→ Goal of the exercise
The data should be written out in full, exactly as it stands, and the pictures dropped.

→ Exercise material

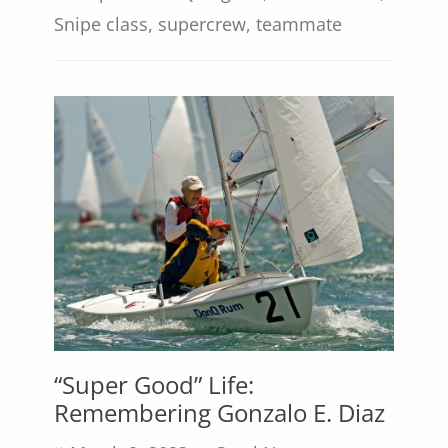
Snipe class
,
supercrew
,
teammate
“Super Good” Life:
Remembering Gonzalo E. Diaz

→ Result for this exercise
Snipe class
,
supercrew
,
teammate
“Super Good” Life:
Remembering Gonzalo E. Diaz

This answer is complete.